2026年7月24日
多重免疫蛍光は、単一の組織切片内で複数の抗体マーカーを逐次標識し、組織構造や細胞集団の空間解析を支援します。ここでは、老化に関連する構造的および免疫マーカーの多重検出のためのワークフローを紹介し、手動および自動スライド準備、反復画像診断、デジタル病理ソフトウェアを用いた単細胞解析を含みます。
老化細胞の空間解析は、老化、がん、免疫、正常組織の恒常性などのプロセスへの寄与を理解する上で重要です。老化細胞の検出は複数のバイオマーカーのプロファイリングに依存しています。多重免疫蛍光イメージングにより、これらの画像を単一の組織切片内で高スループットでプロファイリングすることが可能です。

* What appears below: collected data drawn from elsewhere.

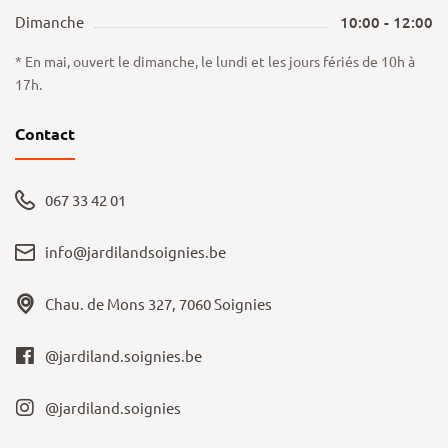
Dimanche
10:00 - 12:00
* En mai, ouvert le dimanche, le lundi et les jours fériés de 10h à
17h.
Contact
067 33 42 01
info@jardilandsoignies.be
Chau. de Mons 327, 7060 Soignies
@jardiland.soignies.be
@jardiland.soignies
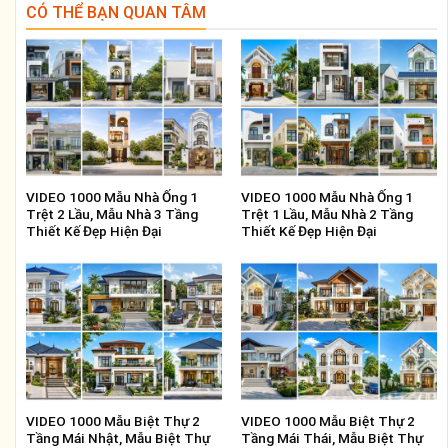
CÓ THỂ BẠN QUAN TÂM
VIDEO 1000 Mẫu Nhà Ống 1
VIDEO 1000 Mẫu Nhà Ống 1
Trệt 2 Lầu, Mẫu Nhà 3 Tầng
Trệt 1 Lầu, Mẫu Nhà 2 Tầng
Thiết Kế Đẹp Hiện Đại
Thiết Kế Đẹp Hiện Đại
VIDEO 1000 Mẫu Biệt Thự 2
VIDEO 1000 Mẫu Biệt Thự 2
Tầng Mái Nhật, Mẫu Biệt Thự
Tầng Mái Thái, Mẫu Biệt Thự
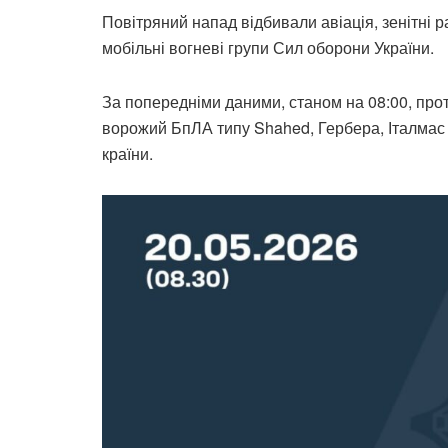
Повітряний напад відбивали авіація, зенітні р
мобільні вогневі групи Сил оборони України.
За попередніми даними, станом на 08:00, пр
ворожий БпЛА типу Shahed, Гербера, Італмас та
країни.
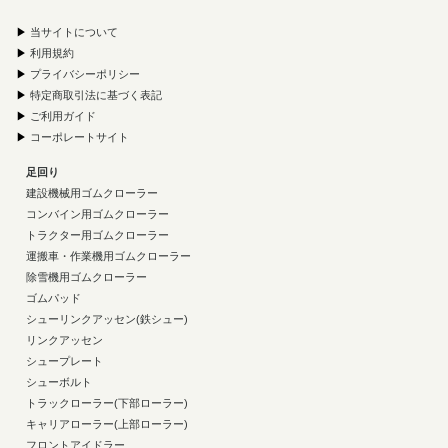
▶
当サイトについて
▶
利用規約
▶
プライバシーポリシー
▶
特定商取引法に基づく表記
▶
ご利用ガイド
▶
コーポレートサイト
足回り
建設機械用ゴムクローラー
コンバイン用ゴムクローラー
トラクター用ゴムクローラー
運搬車・作業機用ゴムクローラー
除雪機用ゴムクローラー
ゴムパッド
シューリンクアッセン(鉄シュー)
リンクアッセン
シュープレート
シューボルト
トラックローラー(下部ローラー)
キャリアローラー(上部ローラー)
フロントアイドラー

まず、最大サイズが4×2センチメートル四方の厚さ5マイクロメートルのホルマリン固定パラフィン埋め込み組織断片が、正に帯電した顕微鏡スライドの中央に取り付けられ、カバースリップレススライドホルダーの観察窓内で明確に見えることを確認してください。試料の準備工程は、クローキング解除チャンバーを使った手動または自動染色装置で行うことができます。用意したスライドをカバースリップレススライドホルダーに入れます。
上端と右端を金属製のストップに合わせます。両手で同時にスライドをロックして、プラスチック製カムを閉じた南京錠の位置に回します。スライドが完全に平らに収まっていて、ホルダー内で揺れていないか確認してください。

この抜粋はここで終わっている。